=== Work task ===
Throughout the listing below, show every line in which "time" occurs.

=== Input material ===

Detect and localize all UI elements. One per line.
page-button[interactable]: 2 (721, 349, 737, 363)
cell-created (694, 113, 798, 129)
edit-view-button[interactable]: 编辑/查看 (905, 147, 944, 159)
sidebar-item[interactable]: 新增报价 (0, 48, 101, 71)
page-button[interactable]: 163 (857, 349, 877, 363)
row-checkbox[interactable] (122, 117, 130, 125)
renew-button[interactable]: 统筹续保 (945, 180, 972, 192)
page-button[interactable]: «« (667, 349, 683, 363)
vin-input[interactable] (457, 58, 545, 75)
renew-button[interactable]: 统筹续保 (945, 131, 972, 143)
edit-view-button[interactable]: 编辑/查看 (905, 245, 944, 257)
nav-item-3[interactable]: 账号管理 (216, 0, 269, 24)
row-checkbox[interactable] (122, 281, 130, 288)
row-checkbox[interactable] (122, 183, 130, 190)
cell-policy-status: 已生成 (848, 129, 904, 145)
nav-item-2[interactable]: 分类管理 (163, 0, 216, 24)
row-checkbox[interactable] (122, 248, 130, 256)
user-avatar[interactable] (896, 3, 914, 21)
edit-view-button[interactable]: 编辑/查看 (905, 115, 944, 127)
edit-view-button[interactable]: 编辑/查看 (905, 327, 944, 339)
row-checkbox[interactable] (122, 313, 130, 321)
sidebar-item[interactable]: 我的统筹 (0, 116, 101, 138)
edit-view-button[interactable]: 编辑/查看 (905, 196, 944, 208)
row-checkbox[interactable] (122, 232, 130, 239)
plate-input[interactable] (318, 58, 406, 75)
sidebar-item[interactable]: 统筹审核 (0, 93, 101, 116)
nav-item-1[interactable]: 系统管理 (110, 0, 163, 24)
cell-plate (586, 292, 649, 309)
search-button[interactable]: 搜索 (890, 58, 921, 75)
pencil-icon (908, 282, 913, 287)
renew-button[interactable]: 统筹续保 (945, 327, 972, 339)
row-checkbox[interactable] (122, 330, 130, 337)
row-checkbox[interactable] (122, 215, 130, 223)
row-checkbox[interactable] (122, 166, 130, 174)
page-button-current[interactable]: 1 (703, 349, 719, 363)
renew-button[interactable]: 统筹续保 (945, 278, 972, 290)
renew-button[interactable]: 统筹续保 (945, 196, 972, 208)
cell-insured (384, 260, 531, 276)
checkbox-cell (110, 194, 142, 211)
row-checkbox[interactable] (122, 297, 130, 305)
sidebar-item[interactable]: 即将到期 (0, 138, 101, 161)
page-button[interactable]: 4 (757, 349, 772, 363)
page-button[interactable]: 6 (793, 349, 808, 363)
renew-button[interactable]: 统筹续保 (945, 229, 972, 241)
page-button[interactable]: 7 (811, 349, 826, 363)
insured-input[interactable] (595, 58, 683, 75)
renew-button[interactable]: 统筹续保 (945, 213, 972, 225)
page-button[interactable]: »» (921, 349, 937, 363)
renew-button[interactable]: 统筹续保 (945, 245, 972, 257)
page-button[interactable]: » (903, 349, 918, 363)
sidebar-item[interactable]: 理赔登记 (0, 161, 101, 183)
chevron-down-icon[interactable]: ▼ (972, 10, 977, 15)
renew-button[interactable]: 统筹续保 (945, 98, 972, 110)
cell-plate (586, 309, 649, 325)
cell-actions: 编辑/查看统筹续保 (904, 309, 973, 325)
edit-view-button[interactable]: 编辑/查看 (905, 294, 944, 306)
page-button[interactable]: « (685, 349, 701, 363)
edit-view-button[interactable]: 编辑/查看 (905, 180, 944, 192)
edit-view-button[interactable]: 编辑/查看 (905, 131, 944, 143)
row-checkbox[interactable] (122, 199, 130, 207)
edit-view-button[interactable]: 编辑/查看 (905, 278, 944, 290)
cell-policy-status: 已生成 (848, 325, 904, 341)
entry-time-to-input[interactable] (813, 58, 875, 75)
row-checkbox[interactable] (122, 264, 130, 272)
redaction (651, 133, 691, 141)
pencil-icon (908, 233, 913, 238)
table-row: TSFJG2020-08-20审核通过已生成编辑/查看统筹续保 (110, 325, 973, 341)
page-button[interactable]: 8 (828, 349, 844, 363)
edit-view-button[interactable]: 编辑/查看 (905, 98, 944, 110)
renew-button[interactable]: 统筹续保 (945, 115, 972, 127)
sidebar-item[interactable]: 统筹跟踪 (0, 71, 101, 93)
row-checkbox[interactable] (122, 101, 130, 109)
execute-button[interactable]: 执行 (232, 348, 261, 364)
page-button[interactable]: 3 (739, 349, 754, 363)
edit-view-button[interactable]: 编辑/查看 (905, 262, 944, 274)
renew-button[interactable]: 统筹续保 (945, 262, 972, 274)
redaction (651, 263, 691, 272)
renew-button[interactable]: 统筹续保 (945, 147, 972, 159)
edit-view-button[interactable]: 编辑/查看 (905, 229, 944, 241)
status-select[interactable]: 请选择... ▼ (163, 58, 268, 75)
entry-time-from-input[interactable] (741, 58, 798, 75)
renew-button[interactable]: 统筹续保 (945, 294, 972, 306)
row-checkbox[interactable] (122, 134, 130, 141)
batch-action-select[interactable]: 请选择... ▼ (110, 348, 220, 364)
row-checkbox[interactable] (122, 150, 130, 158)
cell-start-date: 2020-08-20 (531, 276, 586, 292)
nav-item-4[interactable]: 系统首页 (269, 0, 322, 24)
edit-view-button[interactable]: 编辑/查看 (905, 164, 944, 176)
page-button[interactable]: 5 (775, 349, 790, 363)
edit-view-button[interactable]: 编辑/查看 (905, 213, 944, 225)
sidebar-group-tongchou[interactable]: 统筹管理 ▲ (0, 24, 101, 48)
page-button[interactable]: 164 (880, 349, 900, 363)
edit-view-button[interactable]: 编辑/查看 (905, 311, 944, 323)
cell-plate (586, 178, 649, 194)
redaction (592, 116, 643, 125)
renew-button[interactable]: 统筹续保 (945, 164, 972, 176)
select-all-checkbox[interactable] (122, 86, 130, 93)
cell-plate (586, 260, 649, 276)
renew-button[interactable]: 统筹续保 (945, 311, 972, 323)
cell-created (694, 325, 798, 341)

=== Worked solution ===
entry-time-to-input[interactable] (813, 58, 875, 75)
entry-time-from-input[interactable] (741, 58, 798, 75)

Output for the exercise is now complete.